Deserved or not, it took all of 34 years before a black man, Frank Worrell, could be appointed as captain, the claims of our greatest batsman, George Headley, being overlooked. Worrell demonstrated what we had been missing by proving to be the watershed in West Indies cricket, leading us to the top of the international ranking.
That discrimination went another step down the ladder where the islands of the Windwards and Leewards were concerned. Up until today, when the exploits of Caribbean cricketers in English county cricket are mentioned, much is made of such early pioneers as the white Barbadian, Roy Marshall.
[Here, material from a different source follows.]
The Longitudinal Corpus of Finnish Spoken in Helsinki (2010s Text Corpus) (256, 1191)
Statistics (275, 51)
While not denying his contribution, it is only in passing that it is remembered that the first Caribbean cricketer to play professional county cricket was Charles Ollivierre of St. Vincent and the Grenadines who toured England with the West Indies team in 1900 and so impressed that he got a professional contract with Derbyshire, going on to be one of that county’s early stars.
Over the years, the treatment of cricketers from the “Islands” as “poor relations” of West Indies cricket continued. The outstanding Vincentian batsmen, Ian Neverson and Alfie Roberts, even had to migrate to Trinidad and play cricket there in order to command regional attention.
Alfie went on to become the first from the islands to gain Test selection for the West Indies at a time when our middle order featured the legendary “3 Ws”- Weekes, Worrell and Walcott.
Yet after touring New Zealand with the West Indies and playing his solitary Test, he was left out of the squad to England in 1957. He was not alone, for the outstanding Dominican wicketkeeper, Reid, and the great Vincentian fast bowler Frank Mason suffered the same fate. Alfie Roberts eventually migrated to Canada in frustration where he made his name as a brilliant academic, Pan Africanist and advocate of independence for Caribbean nations.
It was against that background that Irvine Shillingford had to fight his way. Granted that in his twenties, it was difficult to find a place in the Sobers-led line-up, but when he was finally selected, against a strong Pakistani attack in 1977, he made a century in one of the three Tests for which he was picked. Yet when the Test stars opted for Packer cricket, he got only one more nod, before being discarded.
Our own Winston Davis would know the feeling, a world record holder in one-day cricket consistently kept on the sidelines.
Yes, that was our legacy. Shillingford himself was chosen as one of the “Five Cricketers of the Year” in Tony Cozier’s 1976 West Indies Cricket Annual. Let me conclude this sordid tale of discrimination against the likes of Shillingford, Mason and company by quoting one of the finest cricket analysts and writers from the Caribbean, the late Antiguan, Tim Hector, in Cozier’s 1977 edition: “The Leeward and Windward Islands were often considered obscure cricketing entities, relegated to the cellar and deemed incapable of really producing anyone of Test match calibre…
“When in 1956, the young Vincentian Roberts, broke into the West Indies team… A high hurdle had been scaled. At about the same time, Roger Bannister broke the four-minute barrier in the mile. To us in these tiny islands, the Alfie Roberts breakthrough in cricket ranked with Bannister’s in athletics…”
Such were the mountains that Shillingford had to climb. To his credit, he did us all proud.
Renwick Rose is a community activist and social commentator.